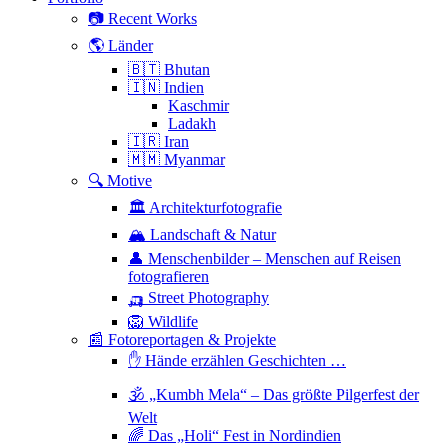
📷 Recent Works
🌎 Länder
🇧🇹 Bhutan
🇮🇳 Indien
Kaschmir
Ladakh
🇮🇷 Iran
🇲🇲 Myanmar
🔍 Motive
🏛 Architekturfotografie
🏔 Landschaft & Natur
👤 Menschenbilder – Menschen auf Reisen
fotografieren
🛺 Street Photography
🦁 Wildlife
📰 Fotoreportagen & Projekte
✋ Hände erzählen Geschichten …
🕉 „Kumbh Mela“ – Das größte Pilgerfest der
Welt
🌈 Das „Holi“ Fest in Nordindien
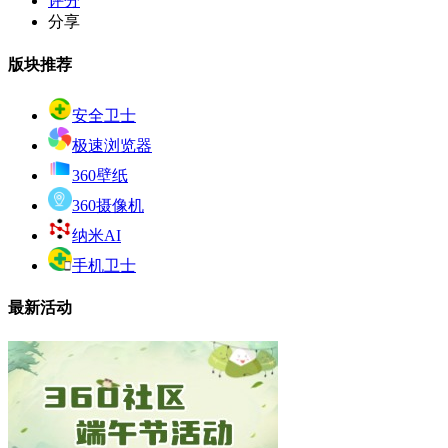
评分
分享
版块推荐
安全卫士
极速浏览器
360壁纸
360摄像机
纳米AI
手机卫士
最新活动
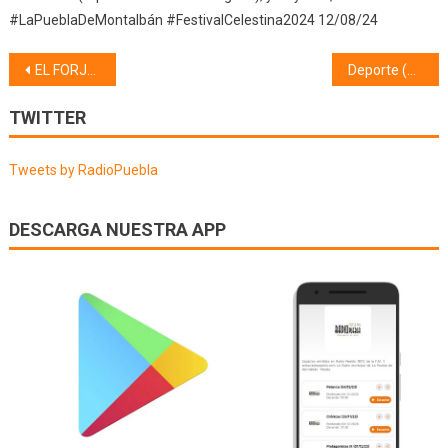
#LaPueblaDeMontalbán #FestivalCelestina2024 12/08/24
Navegación
EL FORJADOR DE LOS SUEÑOS DE OTROS (27/03/24)
Deporte (01/04/24)
de
TWITTER
entradas
Tweets by RadioPuebla
DESCARGA NUESTRA APP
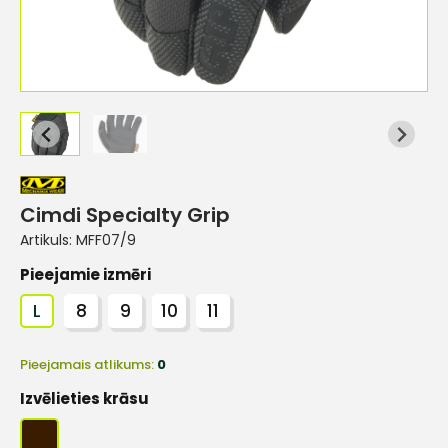
Cimdi Specialty Grip
Artikuls:
MFF07/9
Pieejamie izmēri
L
8
9
10
11
Pieejamais atlikums:
0
Izvēlieties krāsu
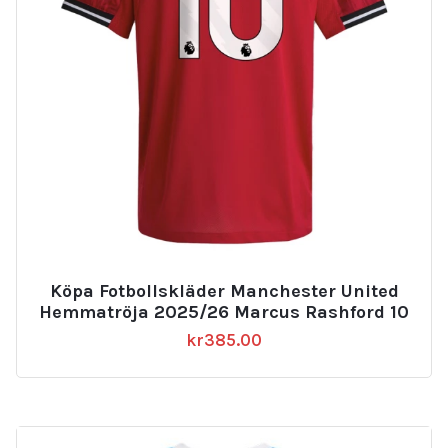
Köpa Fotbollskläder Manchester United
Hemmatröja 2025/26 Marcus Rashford 10
kr
385.00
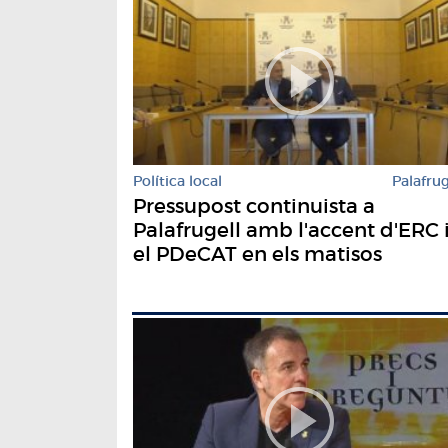
Política local
Palafrug
Pressupost continuista a
Palafrugell amb l'accent d'ERC 
el PDeCAT en els matisos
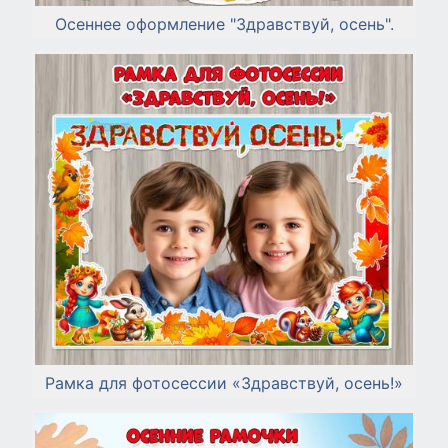
Осеннее оформление "Здравствуй, осень".
Рамка для фотосессии «Здравствуй, осень!»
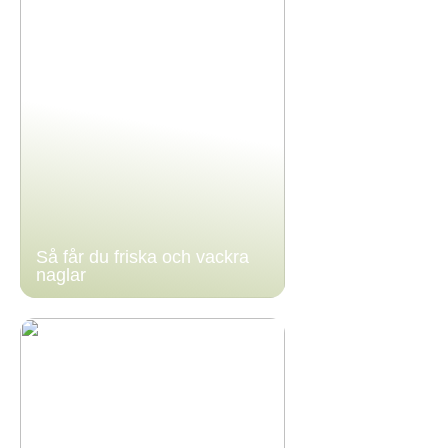
Så får du friska och vackra
naglar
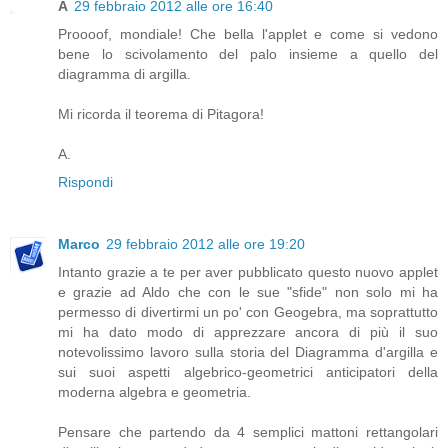
A
29 febbraio 2012 alle ore 16:40
Proooof, mondiale! Che bella l'applet e come si vedono
bene lo scivolamento del palo insieme a quello del
diagramma di argilla.
Mi ricorda il teorema di Pitagora!
A.
Rispondi
Marco
29 febbraio 2012 alle ore 19:20
Intanto grazie a te per aver pubblicato questo nuovo applet
e grazie ad Aldo che con le sue "sfide" non solo mi ha
permesso di divertirmi un po' con Geogebra, ma soprattutto
mi ha dato modo di apprezzare ancora di più il suo
notevolissimo lavoro sulla storia del Diagramma d'argilla e
sui suoi aspetti algebrico-geometrici anticipatori della
moderna algebra e geometria.
Pensare che partendo da 4 semplici mattoni rettangolari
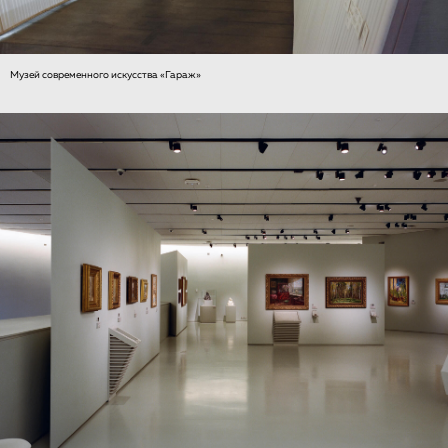
Музей современного искусства «Гараж»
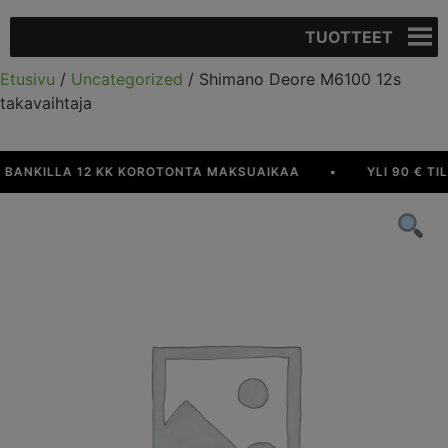
TUOTTEET
Etusivu
/
Uncategorized
/ Shimano Deore M6100 12s
takavaihtaja
ANKILLA 12 KK KOROTONTA MAKSUAIKAA
•
YLI 90 € TILA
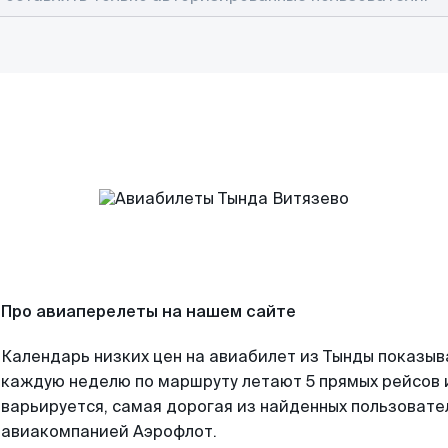
Про авиаперелеты на нашем сайте
Календарь низких цен на авиабилет из Тынды показыв
каждую неделю по маршруту летают 5 прямых рейсов и
варьируется, самая дорогая из найденных пользоват
авиакомпанией Аэрофлот.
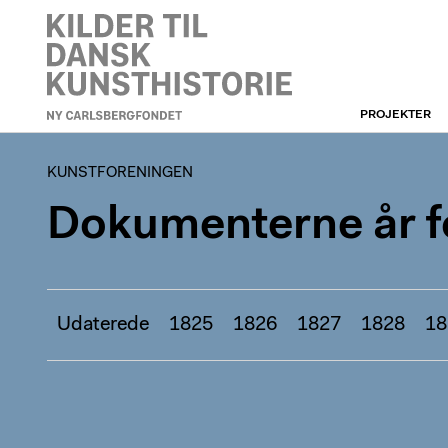
PROJEKTER
KUNSTFORENINGEN
KUNSTFORENINGEN
Dokumenterne år fo
Udaterede
1825
1826
1827
1828
18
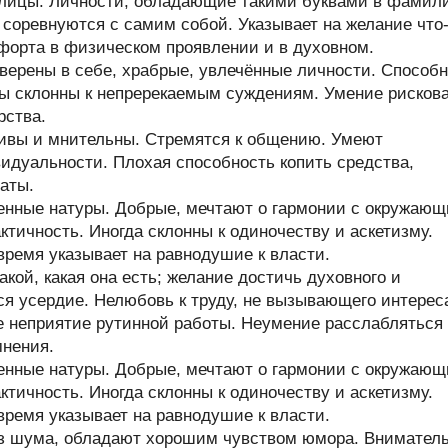
ллицы. Личности, обладающие такими буквами в фамил
и соревнуются с самим собой. Указывает на желание что
форта в физическом проявлении и в духовном.
верены в себе, храбрые, увлечённые личности. Способ
ры склонны к непререкаемым суждениям. Умение рисков
рства.
чивы и мнительны. Стремятся к общению. Умеют
идуальности. Плохая способность копить средства,
аты.
енные натуры. Добрые, мечтают о гармонии с окружаю
тичность. Иногда склонны к одиночеству и аскетизму.
время указывает на равнодушие к власти.
кой, какая она есть; желание достичь духовного и
ся усердие. Нелюбовь к труду, не вызывающего интерес
е неприятие рутинной работы. Неумение расслабляться
мнения.
енные натуры. Добрые, мечтают о гармонии с окружаю
тичность. Иногда склонны к одиночеству и аскетизму.
время указывает на равнодушие к власти.
з шума, обладают хорошим чувством юмора. Внимател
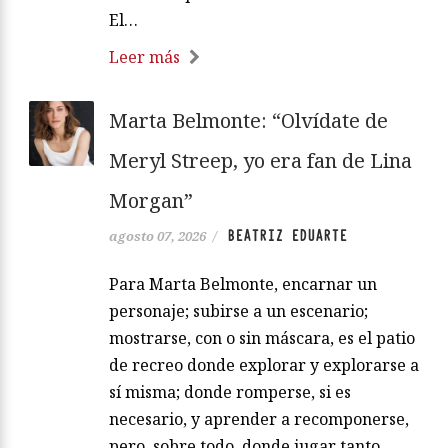
El…
Leer más
Marta Belmonte: “Olvídate de
Meryl Streep, yo era fan de Lina
Morgan”
BEATRIZ EDUARTE
agosto 07, 2026
/
Para Marta Belmonte, encarnar un
personaje; subirse a un escenario;
mostrarse, con o sin máscara, es el patio
de recreo donde explorar y explorarse a
sí misma; donde romperse, si es
necesario, y aprender a recomponerse,
pero, sobre todo, donde jugar tanto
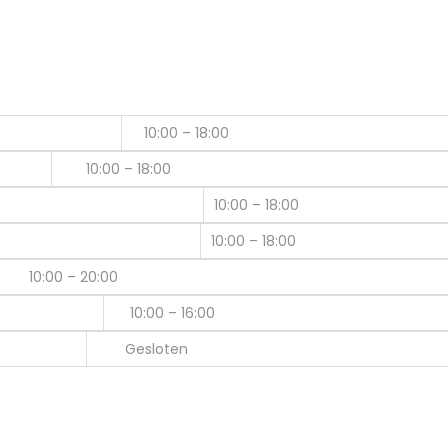
10:00 – 18:00
10:00 – 18:00
10:00 – 18:00
10:00 – 18:00
10:00 – 20:00
10:00 – 16:00
Gesloten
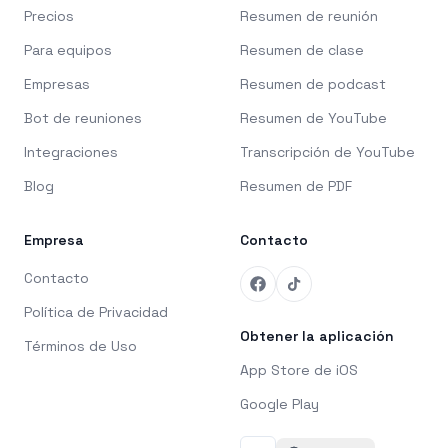
Precios
Resumen de reunión
Para equipos
Resumen de clase
Empresas
Resumen de podcast
Bot de reuniones
Resumen de YouTube
Integraciones
Transcripción de YouTube
Blog
Resumen de PDF
Empresa
Contacto
Contacto
Política de Privacidad
Obtener la aplicación
Términos de Uso
App Store de iOS
Google Play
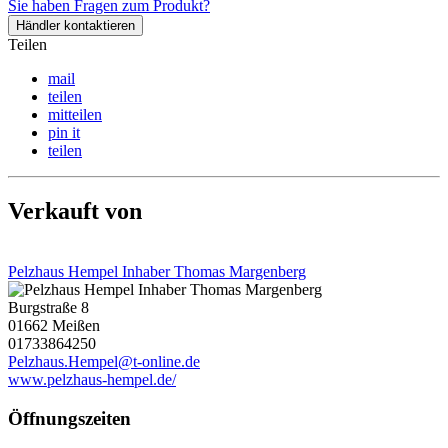
Sie haben Fragen zum Produkt?
Händler kontaktieren
Teilen
mail
teilen
mitteilen
pin it
teilen
Verkauft von
Pelzhaus Hempel Inhaber Thomas Margenberg
Burgstraße 8
01662 Meißen
01733864250
Pelzhaus.Hempel@t-online.de
www.pelzhaus-hempel.de/
Öffnungszeiten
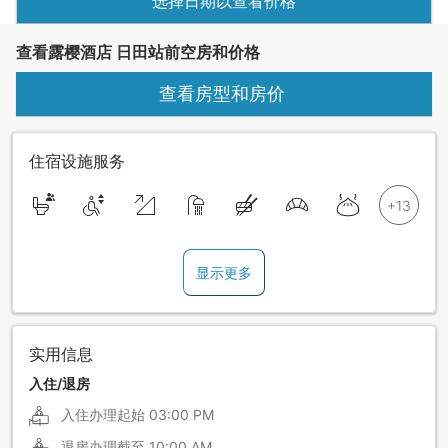
选择日期以查看价格
查看露樱酒店 日田站前空房和价格
查看房型和房价
住宿设施服务
显示更多
实用信息
入住/退房
入住办理起始
03:00 PM
退房办理截至
10:00 AM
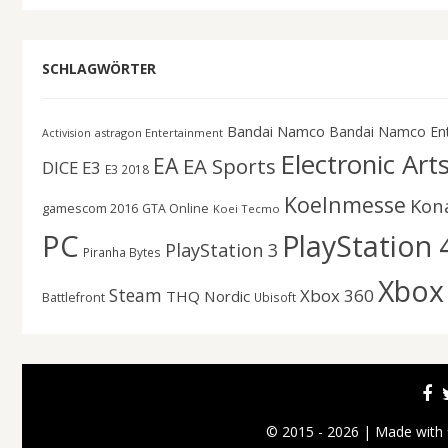
SCHLAGWÖRTER
Bandai Namco
Bandai Namco En
astragon Entertainment
Activision
Electronic Art
EA
EA Sports
DICE
E3
E3 2018
Koelnmesse
Kon
gamescom 2016
GTA Online
Koei Tecmo
PC
PlayStation 
PlayStation 3
Piranha Bytes
Xbox
Steam
Xbox 360
THQ Nordic
Battlefront
Ubisoft
© 2015 - 2026 | Made with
========================================================================
**EXERCISE DETAILS:** Return the records above exactly, without the pictures.

**EXERCISE OUTPUT:**
📷 Recent Works
🌎 Länder
🇧🇹 Bhutan
🇮🇳 Indien
Kaschmir
Ladakh
🇮🇷 Iran
🇲🇲 Myanmar
🔍 Motive
🏛 Architekturfotografie
🏔 Landschaft & Natur
👤 Menschenbilder – Menschen auf Reisen
fotografieren
🛺 Street Photography
🦁 Wildlife
📰 Fotoreportagen & Projekte
✋ Hände erzählen Geschichten …
🕉 „Kumbh Mela“ – Das größte Pilgerfest der
Welt
🌈 Das „Holi“ Fest in Nordindien
评分
分享
版块推荐
安全卫士
极速浏览器
360壁纸
360摄像机
纳米AI
手机卫士
最新活动
#LaPueblaDeMontalbán #FestivalCelestina2024 12/08/24
Navegación
EL FORJADOR DE LOS SUEÑOS DE OTROS (27/03/24)
Deporte (01/04/24)
de
TWITTER
entradas
Tweets by RadioPuebla
DESCARGA NUESTRA APP
Cimdi Specialty Grip
Artikuls:
MFF07/9
Pieejamie izmēri
L
8
9
10
11
Pieejamais atlikums:
0
Izvēlieties krāsu
Köpa Fotbollskläder Manchester United
Hemmatröja 2025/26 Marcus Rashford 10
kr
385.00
Política local
Palafrug
Pressupost continuista a
Palafrugell amb l'accent d'ERC 
el PDeCAT en els matisos
Осеннее оформление "Здравствуй, осень".
Рамка для фотосессии «Здравствуй, осень!»
Så får du friska och vackra
naglar
A
29 febbraio 2012 alle ore 16:40
Proooof, mondiale! Che bella l'applet e come si vedono
bene lo scivolamento del palo insieme a quello del
diagramma di argilla.
Mi ricorda il teorema di Pitagora!
A.
Rispondi
Marco
29 febbraio 2012 alle ore 19:20
Intanto grazie a te per aver pubblicato questo nuovo applet
e grazie ad Aldo che con le sue "sfide" non solo mi ha
permesso di divertirmi un po' con Geogebra, ma soprattutto
mi ha dato modo di apprezzare ancora di più il suo
notevolissimo lavoro sulla storia del Diagramma d'argilla e
sui suoi aspetti algebrico-geometrici anticipatori della
moderna algebra e geometria.
Pensare che partendo da 4 semplici mattoni rettangolari
Музей современного искусства «Гараж»
TUOTTEET
Etusivu
/
Uncategorized
/ Shimano Deore M6100 12s
takavaihtaja
ANKILLA 12 KK KOROTONTA MAKSUAIKAA
•
YLI 90 € TILA
Про авиаперелеты на нашем сайте
Календарь низких цен на авиабилет из Тынды показыв
каждую неделю по маршруту летают 5 прямых рейсов и
варьируется, самая дорогая из найденных пользоват
авиакомпанией Аэрофлот.
PROJEKTER
KUNSTFORENINGEN
KUNSTFORENINGEN
Dokumenterne år fo
Udaterede
1825
1826
1827
1828
18
ллицы. Личности, обладающие такими буквами в фамил
и соревнуются с самим собой. Указывает на желание что
форта в физическом проявлении и в духовном.
верены в себе, храбрые, увлечённые личности. Способ
ры склонны к непререкаемым суждениям. Умение рисков
рства.
чивы и мнительны. Стремятся к общению. Умеют
идуальности. Плохая способность копить средства,
аты.
енные натуры. Добрые, мечтают о гармонии с окружаю
тичность. Иногда склонны к одиночеству и аскетизму.
время указывает на равнодушие к власти.
кой, какая она есть; желание достичь духовного и
ся усердие. Нелюбовь к труду, не вызывающего интерес
е неприятие рутинной работы. Неумение расслабляться
мнения.
енные натуры. Добрые, мечтают о гармонии с окружаю
тичность. Иногда склонны к одиночеству и аскетизму.
время указывает на равнодушие к власти.
з шума, обладают хорошим чувством юмора. Внимател
El…
Leer más
Marta Belmonte: “Olvídate de
Meryl Streep, yo era fan de Lina
Morgan”
BEATRIZ EDUARTE
agosto 07, 2026
/
Para Marta Belmonte, encarnar un
personaje; subirse a un escenario;
mostrarse, con o sin máscara, es el patio
de recreo donde explorar y explorarse a
sí misma; donde romperse, si es
necesario, y aprender a recomponerse,
pero, sobre todo, donde jugar tanto
10:00 – 18:00
10:00 – 18:00
10:00 – 18:00
10:00 – 18:00
10:00 – 20:00
10:00 – 16:00
Gesloten
Precios
Resumen de reunión
Para equipos
Resumen de clase
Empresas
Resumen de podcast
Bot de reuniones
Resumen de YouTube
Integraciones
Transcripción de YouTube
Blog
Resumen de PDF
Empresa
Contacto
Contacto
Política de Privacidad
Obtener la aplicación
Términos de Uso
App Store de iOS
Google Play
Sie haben Fragen zum Produkt?
Händler kontaktieren
Teilen
mail
teilen
mitteilen
pin it
teilen
Verkauft von
Pelzhaus Hempel Inhaber Thomas Margenberg
Burgstraße 8
01662 Meißen
01733864250
Pelzhaus.Hempel@t-online.de
www.pelzhaus-hempel.de/
Öffnungszeiten
选择日期以查看价格
查看露樱酒店 日田站前空房和价格
查看房型和房价
住宿设施服务
显示更多
实用信息
入住/退房
入住办理起始
03:00 PM
退房办理截至
10:00 AM
SCHLAGWÖRTER
Bandai Namco
Bandai Namco En
astragon Entertainment
Activision
Electronic Art
EA
EA Sports
DICE
E3
E3 2018
Koelnmesse
Kon
gamescom 2016
GTA Online
Koei Tecmo
PC
PlayStation 
PlayStation 3
Piranha Bytes
Xbox
Steam
Xbox 360
THQ Nordic
Battlefront
Ubisoft
© 2015 - 2026 | Made with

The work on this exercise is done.